Q-Line Biotech announced its audited financial results for the half year and full year ended March 31, 2026, reporting strong growth across revenue, profitability, and margins.
The company benefited from increased sales of manufactured diagnostic reagents, improved product mix, higher operating efficiencies, and reduced dependence on traded products.

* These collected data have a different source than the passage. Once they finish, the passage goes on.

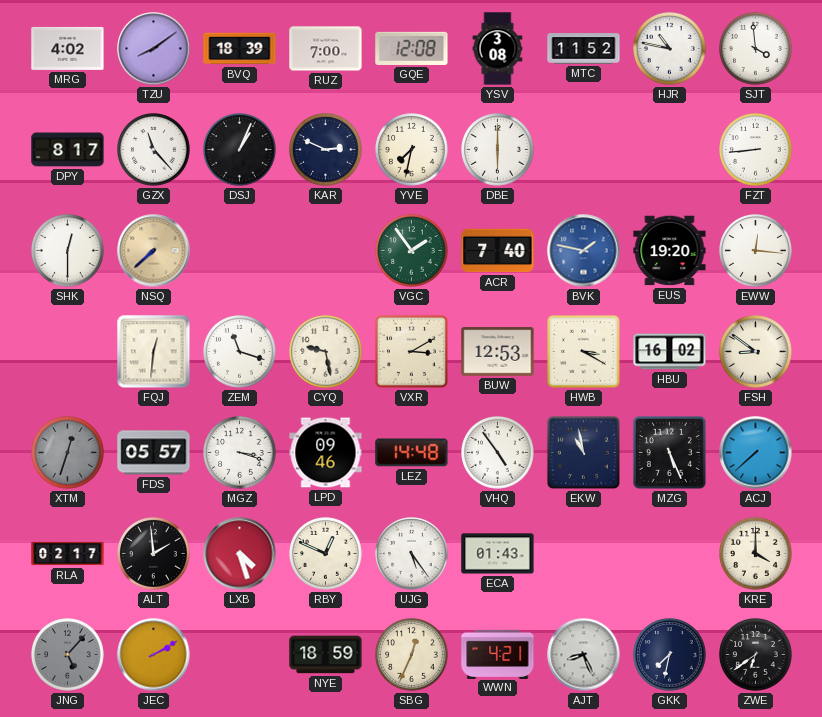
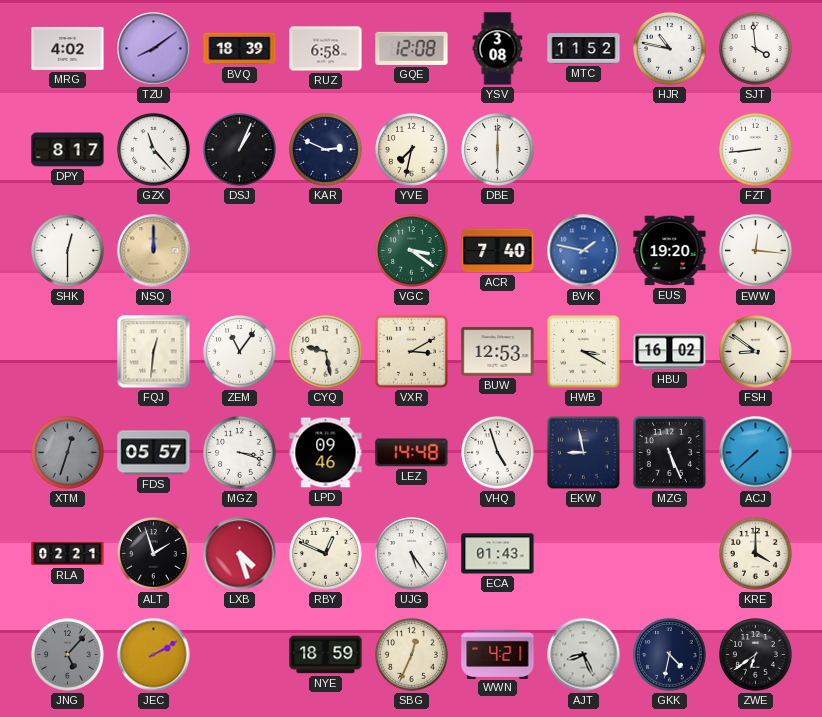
RUZ: 7:00 -> 6:58
NSQ: 7:38 -> 12:00
VGC: 1:54 -> 3:21
ZEM: 11:18 -> 11:06
VHQ: 4:54 -> 4:57
EKW: 10:58 -> 8:58
RLA: 02:17 -> 02:21
ALT: 1:59 -> 1:57
GKK: 7:32 -> 4:32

H2 FY26 performance accelerated significantly compared to H1 FY26, demonstrating strong operating leverage and improving profitability.
Management also issued FY27 guidance, targeting revenue growth of 30–35% year-on-year, supported by IPO-funded expansion initiatives, manufacturing scale-up, export growth, and increasing installed instrument base.
Key Details
Business Developments and Growth Initiatives:
- Product licenses have been obtained for five products at the new Unit-4 manufacturing facility.
- Commercial production of Clinical Chemistry Reagents is expected to commence by Q2 FY27, subject to regulatory approvals.
- The company has initiated implementation of a new ERP platform aimed at strengthening automation, operational controls, and data-driven decision-making.
- PwC has been engaged to enhance Internal Financial Controls (IFC) and Internal Controls over Financial Reporting (ICFR).
- An International Business Manager has been appointed in Dubai to accelerate export expansion.
- Export sales contributed approximately ₹1.18 crore during FY26.
- Distributor agreements have been signed across 7–8 countries as of March 2026.
- Management expects export revenues to increase nearly fivefold during FY27.
- The company plans to initiate CDMO operations through manufacturing of Selectra Pro M and Microlab 300 instruments.
- Exclusive technology collaborations with Vital Scientific and Boule Sweden AB support instrument and reagent manufacturing expansion.
- Installed base of Selectra Pro M Fully Automatic Biochemistry Analysers has crossed 1,550 units.
- Commercialization of the Electrolyte Analyzer has been completed.
- Microlab 300 launch remains on track for Q2 FY27.
Note:
- The company is transitioning toward a higher-margin manufacturing-led business model while simultaneously expanding exports, instrumentation, and contract manufacturing opportunities.
Risk Analysis
Summary:
- Despite strong earnings momentum, successful execution of manufacturing expansion, regulatory approvals, export scaling, and commercialization initiatives remains critical for sustaining projected growth.
Key Risks:
- Commercial production at Unit-4 remains subject to regulatory approvals.
- Export growth targets depend on successful execution of international distributor partnerships.
- ERP implementation and governance initiatives require smooth execution.
- Diagnostic industry competition may affect pricing and market share expansion.
- Commercial success of new products and CDMO operations remains execution-dependent.
- International expansion introduces operational and compliance risks.
Worst Case Scenario:
- Delays in regulatory approvals, slower export growth, or weaker adoption of new products could impact FY27 growth targets and profitability expectations.
Risk Level: Moderate
Company Commentary
- Management described FY26 as a transformative year driven by successful capitalization of its largest manufacturing facility in Lucknow.
- Sales of manufactured reagents increased nearly 70%, reflecting the company’s strategy of strengthening in-house manufacturing capabilities.
- The company highlighted significant progress in diagnostic instruments with over 1,550 Selectra Pro M installations.
- Management believes recent investments have strengthened profitability, operating leverage, and competitive positioning.
- The company remains focused on manufacturing expansion, innovation, product development, and long-term value creation.
- FY27 revenue growth guidance has been set at approximately 30–35% year-on-year.
- Growth is expected to be supported by working capital deployment, sales force expansion, wider geographic penetration, export growth, and increasing recurring reagent revenues.